Florian Bengert studied architecture at KIT, graduating with distinction in 2017. His master’s thesis, which examines the smartphone as the New Architecture Machine of the twenty-first century, was awarded the Friedrich Weinbrenner Prize 2017, which honors outstanding theses. He is currently a PhD candidate at the KIT Chair for Theory of Architecture, where his research deals with architectural designs in the context of the patent system. His focus of interest is on the cultural logic of the digital era and the resulting role of the architect. In 2016, he co-organized the lecture series “LIVE LOVE ARCH – Towards a Methodic Optimism” at KIT: in it, he discussed positions, potentials, and strategies for the current production of architecture with Dogma, BeL, and Fala Atelier, among others. Funded by the scholarship program of the Sto Foundation and the ARCH+ Förderverein, he was part of the Berlin-based ARCH+ editorial team in 2016/2017. In 2018, he was project assistant for the projekt bauhaus Werkstatt / Datatopia Summer School at Floating University in Berlin. In 2012, he participated in the exhibition 40,000 hours at the 13th Architecture Biennale in Venice. Further projects have been shown at various international venues such as the Future Architecture Platform (Museum of Architecture and Design, Ljubljana, 2017), the Haus der Architektur (Graz, 2017), MAXXI – the National Museum of XXI Century Arts (Rome, 2017), and the Biennale of Architecture and Urbanism (Seoul, 2017).

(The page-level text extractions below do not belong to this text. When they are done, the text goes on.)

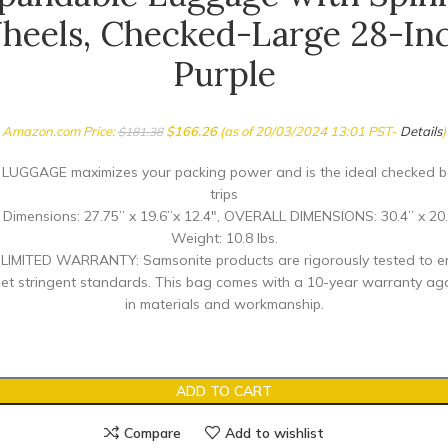
heels, Checked-Large 28-Inc
Purple
Amazon.com Price:
$
166.26
(as of 20/03/2024 13:01 PST-
Details
)
$
181.38
LUGGAGE maximizes your packing power and is the ideal checked b
trips
Dimensions: 27.75” x 19.6”x 12.4″, OVERALL DIMENSIONS: 30.4” x 20.9
Weight: 10.8 lbs.
LIMITED WARRANTY: Samsonite products are rigorously tested to e
et stringent standards. This bag comes with a 10-year warranty aga
in materials and workmanship.
ADD TO CART
Compare
Add to wishlist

A Smarthome is Not a Smart Home. Über das zukünftige Zuhause
Throughout our lives, we are all looking for the one space we can call home. A place giving us the feeling of having arrived. This yearning is probably one of the most primal human desires, and at the same time a basic theme of any architectural work. The personal idea of what exactly it means to “arrive” and the resulting spatial answers are subject to the same changes over the course of time. However, it has become clear that such progress does not follow any social logic or, more importantly, any technological logic. Therefore, in order to address the question of what a viable sustainable city might look like in future high-tech eras, there must be detailed discussion about what urban homes have to provide and the extent to which we can talk about “smartness” in this context. Do we still have traditional typologies like house and rented apartment in mind, or is the bed we are commuting to every day (be it our own or an unfamiliar one) the last vestige of this feeling of “having arrived”? Or has the feeling already been reduced to the availability of a fast Internet connection and the use of our smartphone? It is evident that the digital communication technologies with their abstract information spaces are gradually converting and re-encoding our physical reality. Borders are becoming increasingly blurred; classic architectural elements such as walls and doors are losing their operational character in this present. These developments open up new perspectives and tasks for architecture and require a revision of its tools at the interface between the physical and the digital world. This is nothing more than the search for smart alternatives for walls and doors.